» Work to be completed
Word-for-word transcription: reproduce all of the data, but not the pictures.

» Input
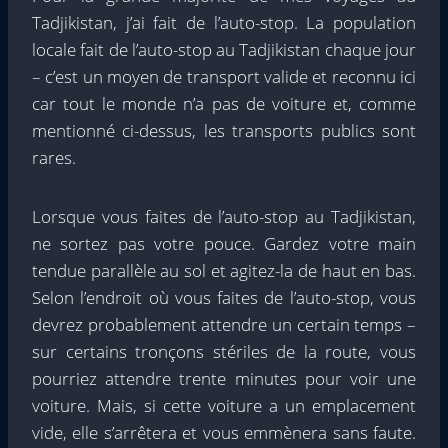
Tadjikistan, j’ai fait de l’auto-stop. La population
locale fait de l’auto-stop au Tadjikistan chaque jour
– c’est un moyen de transport valide et reconnu ici
car tout le monde n’a pas de voiture et, comme
mentionné ci-dessus, les transports publics sont
rares.
Lorsque vous faites de l’auto-stop au Tadjikistan,
ne sortez pas votre pouce. Gardez votre main
tendue parallèle au sol et agitez-la de haut en bas.
Selon l’endroit où vous faites de l’auto-stop, vous
devrez probablement attendre un certain temps –
sur certains tronçons stériles de la route, vous
pourriez attendre trente minutes pour voir une
voiture. Mais, si cette voiture a un emplacement
vide, elle s’arrêtera et vous emmènera sans faute.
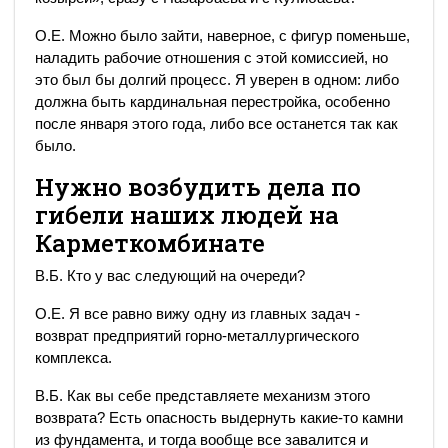
О.Е. Можно было зайти, наверное, с фигур поменьше,
наладить рабочие отношения с этой комиссией, но
это был бы долгий процесс. Я уверен в одном: либо
должна быть кардинальная перестройка, особенно
после января этого года, либо все останется так как
было.
Нужно возбудить дела по
гибели наших людей на
Карметкомбинате
В.Б. Кто у вас следующий на очереди?
О.Е. Я все равно вижу одну из главных задач -
возврат предприятий горно-металлургического
комплекса.
В.Б. Как вы себе представляете механизм этого
возврата? Есть опасность выдернуть какие-то камни
из фундамента, и тогда вообще все завалится и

» Task result
Tadjikistan, j’ai fait de l’auto-stop. La population
locale fait de l’auto-stop au Tadjikistan chaque jour
– c’est un moyen de transport valide et reconnu ici
car tout le monde n’a pas de voiture et, comme
mentionné ci-dessus, les transports publics sont
rares.
Lorsque vous faites de l’auto-stop au Tadjikistan,
ne sortez pas votre pouce. Gardez votre main
tendue parallèle au sol et agitez-la de haut en bas.
Selon l’endroit où vous faites de l’auto-stop, vous
devrez probablement attendre un certain temps –
sur certains tronçons stériles de la route, vous
pourriez attendre trente minutes pour voir une
voiture. Mais, si cette voiture a un emplacement
vide, elle s’arrêtera et vous emmènera sans faute.
О.Е. Можно было зайти, наверное, с фигур поменьше,
наладить рабочие отношения с этой комиссией, но
это был бы долгий процесс. Я уверен в одном: либо
должна быть кардинальная перестройка, особенно
после января этого года, либо все останется так как
было.
Нужно возбудить дела по
гибели наших людей на
Карметкомбинате
В.Б. Кто у вас следующий на очереди?
О.Е. Я все равно вижу одну из главных задач -
возврат предприятий горно-металлургического
комплекса.
В.Б. Как вы себе представляете механизм этого
возврата? Есть опасность выдернуть какие-то камни
из фундамента, и тогда вообще все завалится и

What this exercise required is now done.